The tech industry has a long way to go when it comes to building gender and racial diversity. Companies like Facebook, Uber, and Google release annual reports tracking their diversity progress, while smaller firms figure things out along the way. Plus, diversity and inclusion executives have become more common as companies try to navigate building effective workplaces for a variety of people. 

Lionel Lee, the head of diversity engagement at Zillow, says that feeling isolated in previous recruiter positions helped influence his work today. Since 2016, Lee has assisted in creating initiatives, programs, and network centers around inclusion.

“There were very few people who looked like me. Most of the time, I was the only one,” Lee said. “I found it difficult at times to even go into work eventually. I had to make money, and I had a child that I was trying to support, so I would suppress all of those feelings and just do the job.”

However, going through the motions began to take a toll on Lee. Media coverage surrounding the shootings of unarmed Black men and boys started to ramp up nationwide, and he could not escape the news in the office. One day as frustrations and heartache built up, Lee began crying at his desk about another shooting. 

“At that time, I was the only Black person in my office, and this white woman that I worked with walked over to me and saw that I wasn’t doing well,” Lee said. 

“Did you know him?” Lee recalls the woman asking. The four words added shock to his mix of emotions forcing him to come to terms with the isolation he’d grown accustomed to in the workplace.
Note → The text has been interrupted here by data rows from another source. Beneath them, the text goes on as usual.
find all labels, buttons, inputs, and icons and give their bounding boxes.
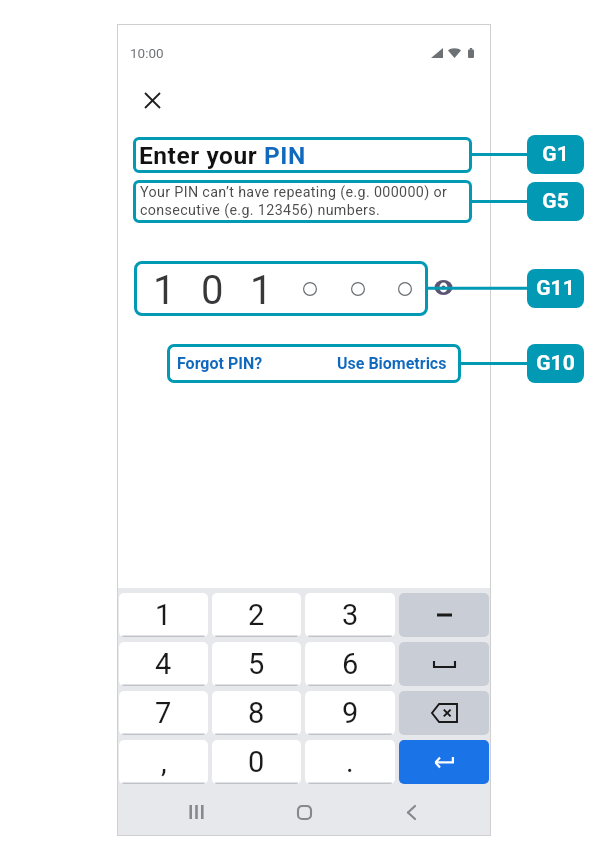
button[interactable]: G5 bbox=[527, 182, 584, 221]
staticText: 0 bbox=[248, 745, 265, 779]
staticText: Forgot PIN? bbox=[177, 354, 263, 373]
button[interactable]: Use Biometrics bbox=[337, 344, 447, 383]
staticText: Enter your PIN bbox=[139, 141, 306, 170]
button[interactable]: 4 bbox=[119, 642, 208, 686]
button[interactable]: G10 bbox=[527, 344, 584, 383]
button[interactable]: Enter bbox=[399, 740, 489, 784]
staticText: 1 bbox=[250, 267, 273, 314]
staticText: G11 bbox=[536, 276, 575, 301]
staticText: 5 bbox=[248, 647, 265, 681]
button[interactable]: 7 bbox=[119, 691, 208, 735]
staticText: 8 bbox=[248, 696, 265, 730]
button[interactable]: Dash bbox=[399, 593, 489, 637]
staticText: Your PIN can’t have repeating (e.g. 0000… bbox=[140, 184, 465, 219]
staticText: 0 bbox=[201, 267, 224, 314]
button[interactable]: G11 bbox=[527, 269, 584, 308]
button[interactable]: 2 bbox=[212, 593, 301, 637]
staticText: 3 bbox=[342, 598, 359, 632]
staticText: 2 bbox=[248, 598, 265, 632]
button[interactable]: 1 bbox=[119, 593, 208, 637]
staticText: 7 bbox=[155, 696, 172, 730]
button[interactable]: Close bbox=[132, 80, 172, 120]
button[interactable]: 0 bbox=[212, 740, 301, 784]
button[interactable]: Back bbox=[389, 790, 433, 834]
button[interactable]: . bbox=[305, 740, 395, 784]
staticText: 10:00 bbox=[130, 45, 164, 61]
button[interactable]: Backspace bbox=[399, 691, 489, 735]
staticText: Use Biometrics bbox=[337, 354, 447, 373]
button[interactable]: Space bbox=[399, 642, 489, 686]
staticText: 9 bbox=[342, 696, 359, 730]
staticText: G1 bbox=[542, 142, 569, 167]
staticText: , bbox=[161, 745, 167, 779]
button[interactable]: 6 bbox=[305, 642, 395, 686]
button[interactable]: Home bbox=[282, 790, 326, 834]
button[interactable]: Forgot PIN? bbox=[177, 344, 263, 383]
button[interactable]: 9 bbox=[305, 691, 395, 735]
staticText: 6 bbox=[342, 647, 359, 681]
staticText: G5 bbox=[542, 189, 569, 214]
staticText: G10 bbox=[536, 351, 575, 376]
staticText: 4 bbox=[155, 647, 172, 681]
button[interactable]: Recents bbox=[174, 790, 218, 834]
button[interactable]: 8 bbox=[212, 691, 301, 735]
button[interactable]: , bbox=[119, 740, 208, 784]
staticText: . bbox=[346, 745, 354, 779]
button[interactable]: 3 bbox=[305, 593, 395, 637]
staticText: 1 bbox=[155, 598, 172, 632]
staticText: 1 bbox=[153, 267, 176, 314]
button[interactable]: 5 bbox=[212, 642, 301, 686]
button[interactable]: G1 bbox=[527, 135, 584, 174]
“It affected me more because I had no one else to talk to about it. They weren’t affected, and they didn’t feel anything,” Lee said. 

Without the emotional support from his coworkers, Lee knew it was time to pursue other opportunities. He later found a home at Zillow where he is now in charge of building  an inclusive workplace.

Since being at Zillow, Lee has helped improve mentorship programs for current workers from underrepresented groups, bolstered up the company’s employee resource groups, and implemented an internship partnership with historically Black colleges and universities. 

Improving diversity and inclusion in the workplace is not always as simple as drafting a report or having town hall meetings. Most of the work is in convincing the top dogs at the company that the initiatives are worth the effort. 

“You have to make sure that they internalize why it is important for them,” Lee said. “People have to see the need for change, not just understand the business case for it.”

Lee said that his team is also working on some experimental ways to build a more inclusive environment within Zillow and that he’s using his time with the company to give back. 

“I feel like I’m making some kind of impact. I’m here to make sure that others don’t have to go through what I went through,” Lee said. “I want to make sure that others have the opportunity to actually enjoy their work.”

On a broader scale, Lee hopes that his projects will inspire other companies to make underrepresented groups feel more welcomed in the office. 

“It is important for me that as a company, we are giving people room to express and acknowledge things are happening and affecting them in a certain way,” Lee said. “My hope is that we do things here at Zillow that others will want to replicate.”